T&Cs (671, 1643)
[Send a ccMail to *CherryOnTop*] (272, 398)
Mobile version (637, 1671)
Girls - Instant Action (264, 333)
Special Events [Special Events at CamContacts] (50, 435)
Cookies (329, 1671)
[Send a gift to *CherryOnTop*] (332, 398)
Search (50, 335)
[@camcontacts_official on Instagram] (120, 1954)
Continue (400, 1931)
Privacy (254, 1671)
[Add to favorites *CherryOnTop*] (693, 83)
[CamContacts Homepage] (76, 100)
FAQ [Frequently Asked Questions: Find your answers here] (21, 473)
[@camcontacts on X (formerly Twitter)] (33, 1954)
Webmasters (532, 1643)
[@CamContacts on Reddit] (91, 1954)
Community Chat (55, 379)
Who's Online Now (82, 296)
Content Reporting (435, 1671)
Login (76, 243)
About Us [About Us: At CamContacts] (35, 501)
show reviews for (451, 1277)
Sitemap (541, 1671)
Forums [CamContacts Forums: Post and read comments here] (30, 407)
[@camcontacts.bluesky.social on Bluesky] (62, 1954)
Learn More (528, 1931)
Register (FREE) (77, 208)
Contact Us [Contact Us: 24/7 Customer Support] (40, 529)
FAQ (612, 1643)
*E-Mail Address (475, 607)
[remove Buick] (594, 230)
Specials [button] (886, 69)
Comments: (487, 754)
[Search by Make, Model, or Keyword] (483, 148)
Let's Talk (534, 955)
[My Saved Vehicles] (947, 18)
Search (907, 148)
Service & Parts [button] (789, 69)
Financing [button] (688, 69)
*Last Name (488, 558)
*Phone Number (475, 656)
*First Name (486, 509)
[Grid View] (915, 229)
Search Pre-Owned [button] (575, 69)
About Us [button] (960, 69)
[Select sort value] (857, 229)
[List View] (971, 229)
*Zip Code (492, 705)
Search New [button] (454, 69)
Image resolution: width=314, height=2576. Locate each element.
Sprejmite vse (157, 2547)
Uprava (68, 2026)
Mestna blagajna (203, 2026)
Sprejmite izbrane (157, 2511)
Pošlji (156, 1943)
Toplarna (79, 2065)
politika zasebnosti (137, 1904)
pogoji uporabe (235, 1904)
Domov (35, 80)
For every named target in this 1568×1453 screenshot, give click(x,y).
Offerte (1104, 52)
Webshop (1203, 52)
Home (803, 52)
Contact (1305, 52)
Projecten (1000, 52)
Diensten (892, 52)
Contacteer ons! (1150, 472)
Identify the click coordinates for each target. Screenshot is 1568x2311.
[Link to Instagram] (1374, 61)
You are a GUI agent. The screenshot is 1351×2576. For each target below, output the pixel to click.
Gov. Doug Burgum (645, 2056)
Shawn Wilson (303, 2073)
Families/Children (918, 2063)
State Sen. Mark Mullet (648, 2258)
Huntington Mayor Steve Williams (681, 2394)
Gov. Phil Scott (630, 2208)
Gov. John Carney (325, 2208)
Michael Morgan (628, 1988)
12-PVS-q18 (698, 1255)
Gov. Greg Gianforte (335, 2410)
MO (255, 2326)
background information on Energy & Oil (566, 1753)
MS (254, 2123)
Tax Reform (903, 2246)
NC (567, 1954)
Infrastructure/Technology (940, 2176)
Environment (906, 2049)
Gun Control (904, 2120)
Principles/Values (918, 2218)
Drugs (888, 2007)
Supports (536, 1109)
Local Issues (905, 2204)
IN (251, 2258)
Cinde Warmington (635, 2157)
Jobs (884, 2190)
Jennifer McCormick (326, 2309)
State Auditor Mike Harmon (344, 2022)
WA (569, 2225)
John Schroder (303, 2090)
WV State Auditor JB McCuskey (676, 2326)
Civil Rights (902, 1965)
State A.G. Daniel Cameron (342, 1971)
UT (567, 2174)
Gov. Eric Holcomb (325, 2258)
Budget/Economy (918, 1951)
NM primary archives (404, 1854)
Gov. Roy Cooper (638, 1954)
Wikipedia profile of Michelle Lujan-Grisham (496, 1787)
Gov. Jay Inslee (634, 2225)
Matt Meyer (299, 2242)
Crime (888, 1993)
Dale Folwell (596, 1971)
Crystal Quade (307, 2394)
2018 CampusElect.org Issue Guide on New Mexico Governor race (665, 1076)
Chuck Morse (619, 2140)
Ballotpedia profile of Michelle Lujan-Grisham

========

**How to complete this task**. Of the lines above, extract only those from the line with "You are a GUI" to the line with "Crystal Quade (307, 2394)", both included, exactly as written.

**Finished exercise**.
You are a GUI agent. The screenshot is 1351×2576. For each target below, output the pixel to click.
Gov. Doug Burgum (645, 2056)
Shawn Wilson (303, 2073)
Families/Children (918, 2063)
State Sen. Mark Mullet (648, 2258)
Huntington Mayor Steve Williams (681, 2394)
Gov. Phil Scott (630, 2208)
Gov. John Carney (325, 2208)
Michael Morgan (628, 1988)
12-PVS-q18 (698, 1255)
Gov. Greg Gianforte (335, 2410)
MO (255, 2326)
background information on Energy & Oil (566, 1753)
MS (254, 2123)
Tax Reform (903, 2246)
NC (567, 1954)
Infrastructure/Technology (940, 2176)
Environment (906, 2049)
Gun Control (904, 2120)
Principles/Values (918, 2218)
Drugs (888, 2007)
Supports (536, 1109)
Local Issues (905, 2204)
IN (251, 2258)
Cinde Warmington (635, 2157)
Jobs (884, 2190)
Jennifer McCormick (326, 2309)
State Auditor Mike Harmon (344, 2022)
WA (569, 2225)
John Schroder (303, 2090)
WV State Auditor JB McCuskey (676, 2326)
Civil Rights (902, 1965)
State A.G. Daniel Cameron (342, 1971)
UT (567, 2174)
Gov. Eric Holcomb (325, 2258)
Budget/Economy (918, 1951)
NM primary archives (404, 1854)
Gov. Roy Cooper (638, 1954)
Wikipedia profile of Michelle Lujan-Grisham (496, 1787)
Gov. Jay Inslee (634, 2225)
Matt Meyer (299, 2242)
Crime (888, 1993)
Dale Folwell (596, 1971)
Crystal Quade (307, 2394)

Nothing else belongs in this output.